Face à ça, comment donc éviter la désensibilisation de notre troisième catégorie et faire comprendre que l’Afrique n’est pas liée intrinsèquement à la famine?

En évoquant le concept de résilience. Seule solution pour atteindre une sécurité alimentaire durable. Contrairement à une aide ponctuelle nécessaire mais toujours insuffisante face aux besoins, la résilience s’attaque aux causes structurelles de la famine. Elle est la capacité pour un pays, préparé en amont, de résister, s’adapter et récupérer rapidement à la suite de crises. Il serait donc possible théoriquement de ne plus entendre parler de famine à long terme. Concrètement, on parle ici d’amélioration des mesures d’alerte rapide par les gouvernements, d’accès facilité aux denrées alimentaires et aux marchés pour les ménages les plus pauvres, ou encore de protection des ressources naturelles comme l’eau.

Certaines ONG et agences onusiennes mettent déjà en pratique ce concept de résilience via des projets locaux visant à préserver les moyens de subsistance.

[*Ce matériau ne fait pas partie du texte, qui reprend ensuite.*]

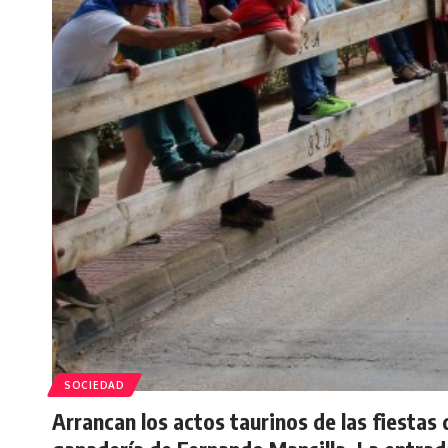
SOCIEDAD
Arrancan los actos taurinos de las fiestas 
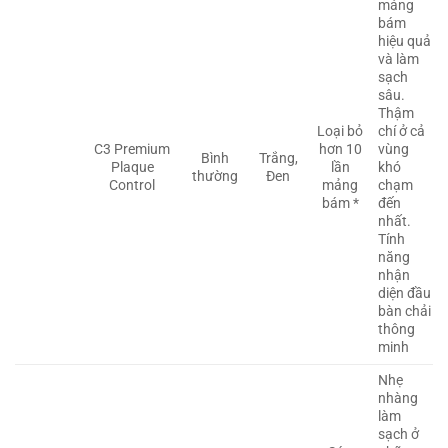
mảng
bám
hiệu quả
và làm
sạch
sâu.
Thậm
Loại bỏ
chí ở cả
C3 Premium
hơn 10
vùng
Bình
Trắng,
Plaque
lần
khó
thường
Đen
Control
mảng
chạm
bám *
đến
nhất.
Tính
năng
nhận
diện đầu
bàn chải
thông
minh
Nhẹ
nhàng
làm
sạch ở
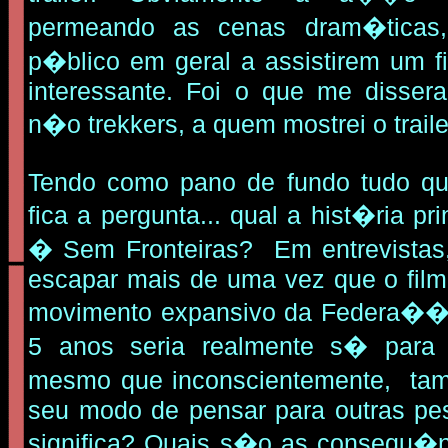
permeando as cenas dram�ticas,
p�blico em geral a assistirem um 
interessante. Foi o que me disser
n�o trekkers, a quem mostrei o traile
Tendo como pano de fundo tudo que
fica a pergunta... qual a hist�ria pr
� Sem Fronteiras? Em entrevistas,
escapar mais de uma vez que o film
movimento expansivo da Federa��
5 anos seria realmente s� para 
mesmo que inconscientemente, ta
seu modo de pensar para outras pe
significa? Quais s�o as consequ�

À travers par exemple l’aide en nature (semences), de plans aidant les plus vulnérables sur place plutôt que dans des camps de réfugiés, de mise en place de programmes « argent contre travaux », ou encore d’implication de la population dans les travaux d’irrigation.

Ainsi, sachant que le cercle vicieux sécheresse-conflits-famine a peut-être une fin, à quelle catégorie appartenez-vous?